Jednego dnia tryskasz energią, by następnego leżeć na łopatkach ze zmęczenia. Masz mnóstwo planów, celów i marzeń a potem chcesz tylko przetrwać do wieczora. Obojętnie jak, bez określonego celu, byle przestać myśleć. Masz nadzieję na lepszy obrót spraw, na zmianę, która wniesie wiele radości, po to, by dostać nożem w plecy w najmniej oczekiwanym momencie. Snujesz plany, które padają znienacka i w rezultacie nie przynoszą zamierzonego efektu a walą prawym sierpowym prosto w pysk. Nadstawiasz drugi policzek, bo myślisz, że potem gorzej już być nie może. Jakże się mylisz, kopanie leżącego to mistrzostwo, w którym szkoli się los.
Podnosisz się z upadku, bo w głębi duszy wiesz, że jesteś silniejsza niż podejrzewasz. Otrząsasz się z porażki, smutku, wszystkich zawodów, których dostarczyli ci najbliżsi. Sklejasz zranione serce, może się nie zorientuje, że coś jest nie tak. Wychodzi słońce. Najpierw nieśmiało, potem coraz odważniej. I jest. Znów jest nadzieja, radość i cel.

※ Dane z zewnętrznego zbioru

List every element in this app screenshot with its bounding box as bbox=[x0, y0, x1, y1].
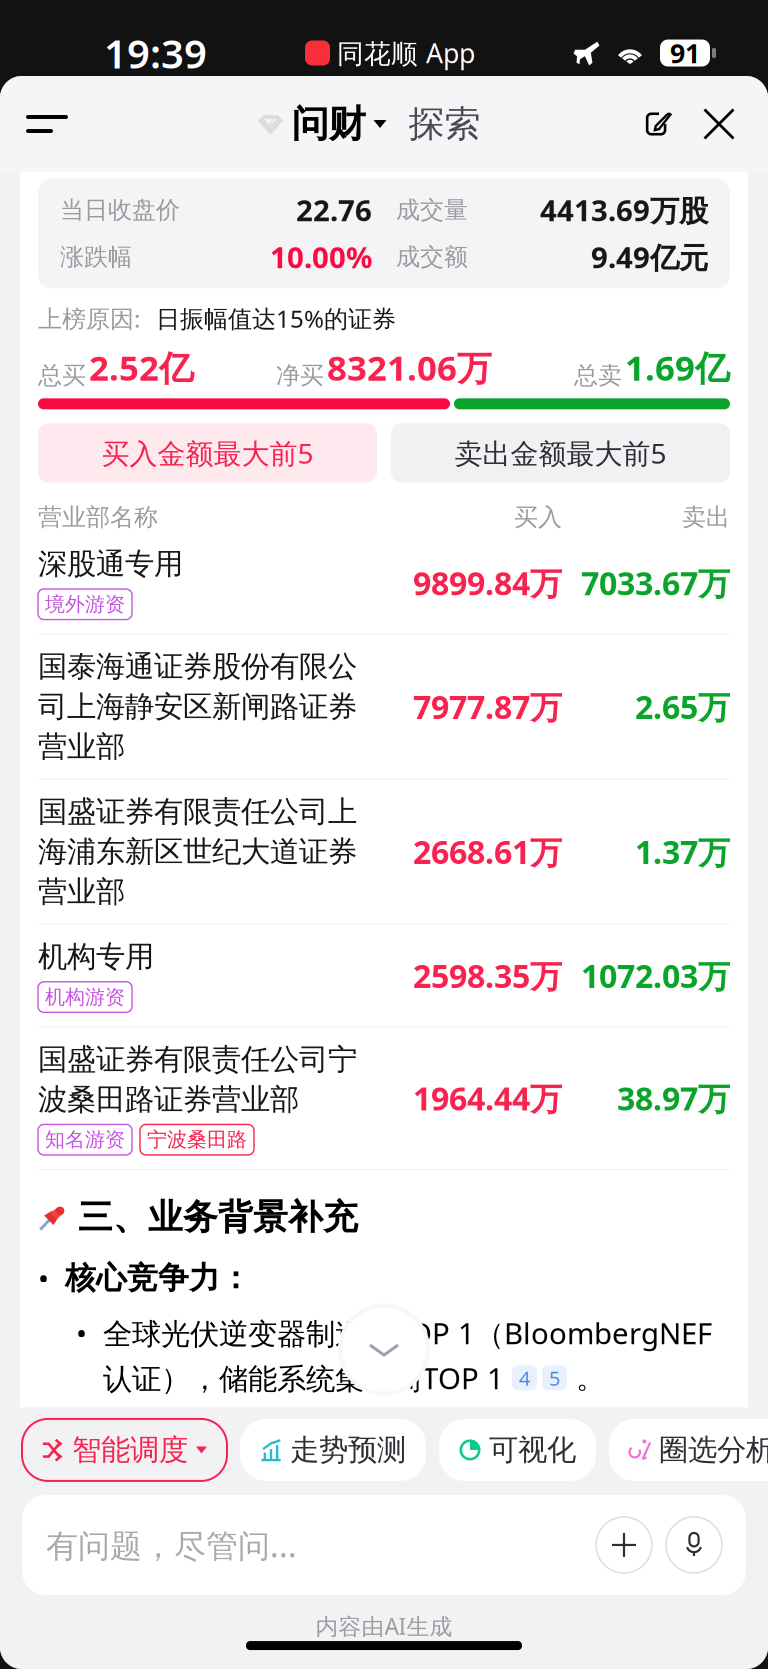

Życie jest nieprzewidywalne. Ale jedno nie zmienia się nigdy. Jesteś mamą. Nieważne ile dźwigasz każdego dnia na swoich barkach, jak ciężka jest kula u nogi, która zatrzymuje cię w połowie drogi. Ile smutku masz w sobie i zawodów. Jesteś mamą. Musisz wstać, musisz żyć, musisz się podnosić, by dać przykład temu małemu człowiekowi, że nieważne co się dzieje, trzeba znaleźć w sobie siłę na pokonanie strachu i porażki. Jak po burzy wychodzi słońce, tak ty patrzysz w oczy tego małego człowieka, którego powołałaś do życia i wiesz, że jesteś dla niego przykładem. Swoim postępowaniem uczysz go jak żyć. Jak radzić sobie w ciężkich chwilach. Jak odnajdować w sobie nadzieję, gdy sama zaczynasz wątpić. Jesteś ostoją, spokojem, bezpieczną przystanią. Najbliższą i najbardziej ukochaną przez niego osobą. Czy możesz zawieźć? Jego i siebie?
Macierzyństwo daje siłę. Daje nadprzyrodzone moce, by radzić sobie w sytuacjach bez wyjścia. Wystarczy spojrzeć na swoje dziecko, wziąć tę małą rączkę w swoją dłoń, ucałować w czoło, przytulić z całych sił, by wiedzieć, że cel jest przecież tu blisko. Że sens naszych starań ma pieluszkę na pupie i smoczka w buzi. Że nie poddać się to pokazać dziecku: tak masz żyć! Nawet, gdy los daje ci mocnego kopniaka w zadek, ty masz trwać dalej. Mimo podejmowania czasem złych decyzji, mimo żalu i smutku masz wierzyć w lepszy czas.
Dziś na twoim niebie są ciemne chmury. Wiatr wieje ci w oczy. Jest ciężko a każdy dzień męczy samym istnieniem. Jutro wyjdzie słońce a z nim tęcza. Spójrz tylko na ten mały szczerbaty uśmiech.